Blow: The ‘Great Erasure’
Wednesday will be the second anniversary of the lurid street murder of George Floyd by a Minneapolis police officer. The killings of Black people had become almost banal in their incessancy and redundancy, but something about this one — captured during an advancing pandemic that had forced people apart and inside, watching the world through windows and screens — drew thousands of people out into the streets, where boarded-up storefronts produced the tempting tableau of a country strewn with canvases.

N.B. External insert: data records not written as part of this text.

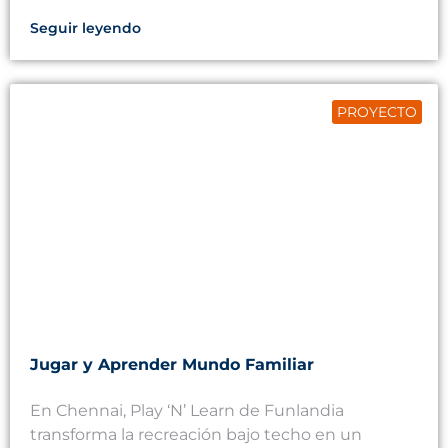
Seguir leyendo
PROYECTO
Jugar y Aprender Mundo Familiar
En Chennai, Play ‘N’ Learn de Funlandia
transforma la recreación bajo techo en un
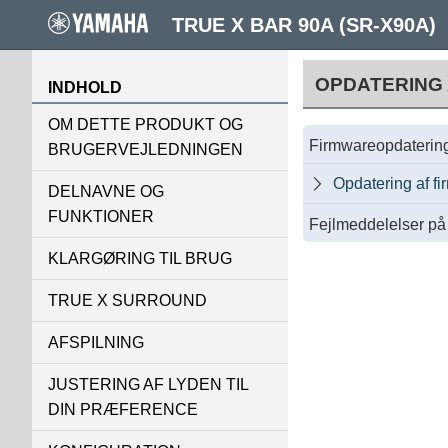
TRUE X BAR 90A (SR-X90A)
OPDATERING
INDHOLD
OM DETTE PRODUKT OG
Firmwareopdaterin
BRUGERVEJLEDNINGEN
Opdatering af f

DELNAVNE OG
FUNKTIONER
Fejlmeddelelser på 
KLARGØRING TIL BRUG
TRUE X SURROUND
AFSPILNING
JUSTERING AF LYDEN TIL
DIN PRÆFERENCE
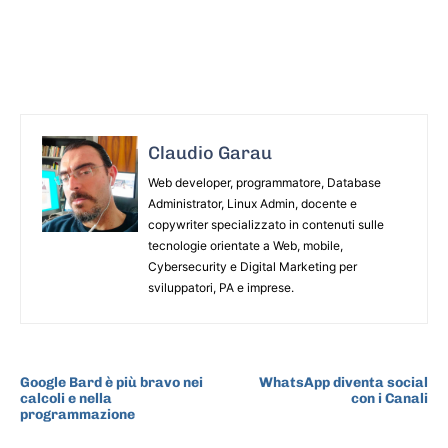
Claudio Garau
Web developer, programmatore, Database
Administrator, Linux Admin, docente e
copywriter specializzato in contenuti sulle
tecnologie orientate a Web, mobile,
Cybersecurity e Digital Marketing per
sviluppatori, PA e imprese.
ARTICOLO PRECEDENTE
ARTICOLO SUCCESSIVO
Google Bard è più bravo nei
WhatsApp diventa social
calcoli e nella
con i Canali
programmazione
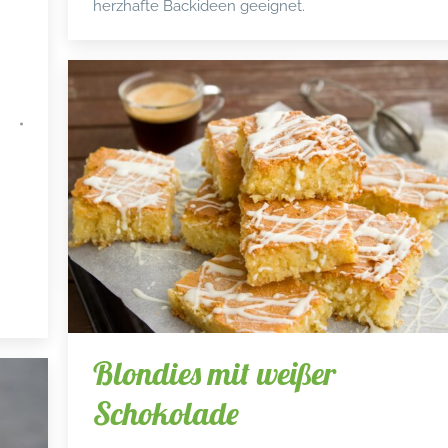
herzhafte Backideen geeignet.
Blondies mit weißer
Schokolade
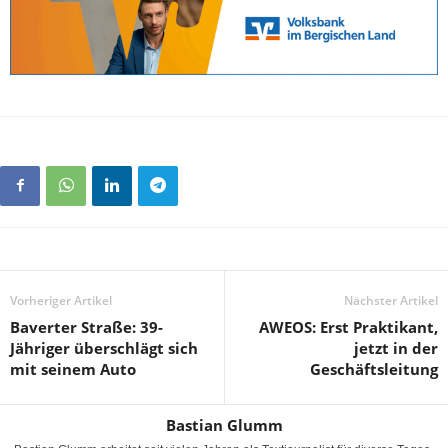
Vorheriger Artikel
Nächster Artikel
Baverter Straße: 39-
AWEOS: Erst Praktikant,
Jähriger überschlägt sich
jetzt in der
mit seinem Auto
Geschäftsleitung
Bastian Glumm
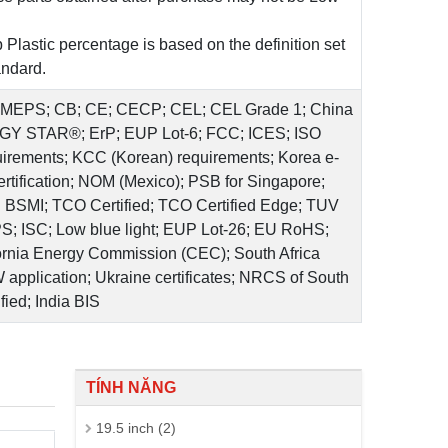
Plastic percentage is based on the definition set
andard.
ia MEPS; CB; CE; CECP; CEL; CEL Grade 1; China
Y STAR®; ErP; EUP Lot-6; FCC; ICES; ISO
irements; KCC (Korean) requirements; Korea e-
rtification; NOM (Mexico); PSB for Singapore;
SMI; TCO Certified; TCO Certified Edge; TUV
S; ISC; Low blue light; EUP Lot-26; EU RoHS;
fornia Energy Commission (CEC); South Africa
application; Ukraine certificates; NRCS of South
ified; India BIS
TÍNH NĂNG
19.5 inch (2)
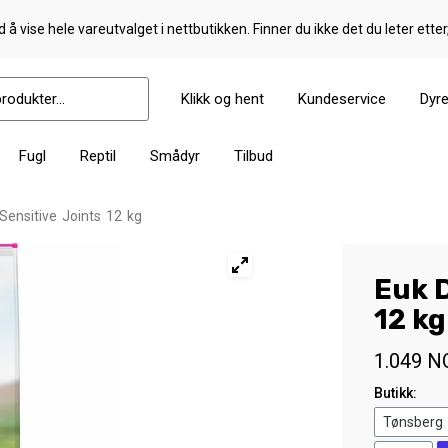
 å vise hele vareutvalget i nettbutikken. Finner du ikke det du leter etter
Klikk og hent
Kundeservice
Dyr
Fugl
Reptil
Smådyr
Tilbud
Sensitive Joints 12 kg
Euk D
12 kg
1.049
N
Butikk:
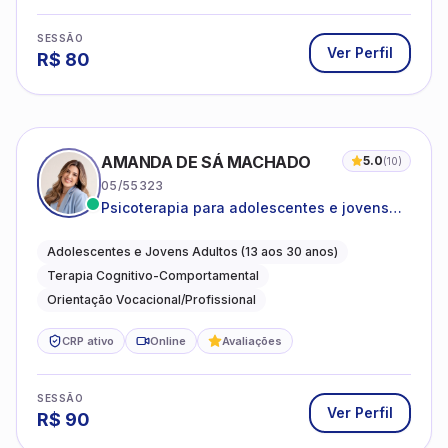
SESSÃO
Ver Perfil
R$
80
AMANDA DE SÁ MACHADO
5.0
(
10
)
05/55323
Psicoterapia para adolescentes e jovens
adultos com foco em ansiedade,
autoestima, relações e orientação
Adolescentes e Jovens Adultos (13 aos 30 anos)
profissional
Terapia Cognitivo-Comportamental
Orientação Vocacional/Profissional
CRP ativo
Online
Avaliações
SESSÃO
Ver Perfil
R$
90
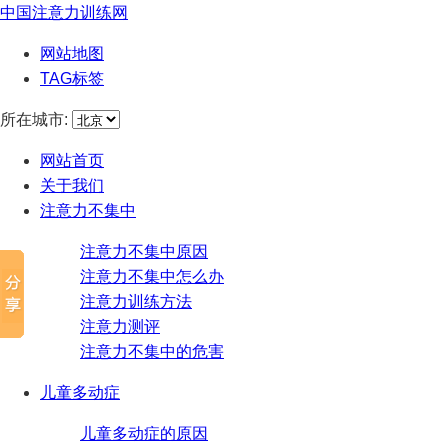
中国注意力训练网
网站地图
TAG标签
所在城市:
网站首页
关于我们
注意力不集中
注意力不集中原因
注意力不集中怎么办
注意力训练方法
注意力测评
注意力不集中的危害
儿童多动症
儿童多动症的原因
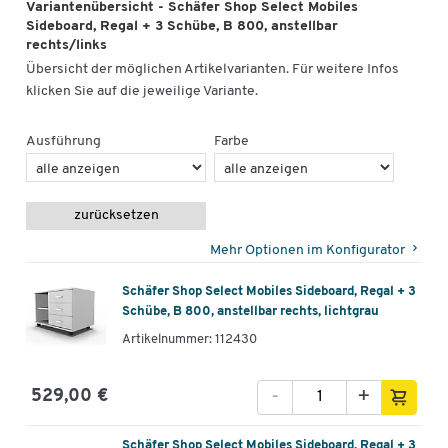
Variantenübersicht - Schäfer Shop Select Mobiles
Sideboard, Regal + 3 Schübe, B 800, anstellbar
rechts/links
Übersicht der möglichen Artikelvarianten. Für weitere Infos
klicken Sie auf die jeweilige Variante.
Ausführung
Farbe
zurücksetzen
Mehr Optionen im Konfigurator
Schäfer Shop Select Mobiles Sideboard, Regal + 3
Schübe, B 800, anstellbar rechts, lichtgrau
Artikelnummer: 112430
-
+
529,00 €
Schäfer Shop Select Mobiles Sideboard, Regal + 3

Some saw in the uprising the potential for revolution. They talked about the protests in the lofty language of a “racial reckoning,” an “inflection point,” a fresh start on America’s path to absolution from its original sin.
But flashes of guilt, outrage and shame often stir fleeting fealties, and the heavy gravitational pull of racial privileges and power can quickly draw mercurial allies back into the refuge of the status quo.
Some good came of the protests, to be sure. Some states and local municipalities passed or instituted police reforms. Money poured into Black Lives Matter, as well as other racial justice organizations and Black institutions. Individuals began personal journeys to become more egalitarian and more actively “anti-racist.” And artists produced hundreds of murals and thousands of pieces of other street art that, for a time, transformed this country.
In the end, transformative national change proved to be an illusion. Inflation, a war in Ukraine, public safety, abortion and even a baby-formula crisis have overtaken the zeitgeist. Support for Black Lives Matter has diminished. Federal police reform and federal voter protection both failed to pass the Senate. And the founders of Black Lives Matter have been drawn into controversies about how they handled its money.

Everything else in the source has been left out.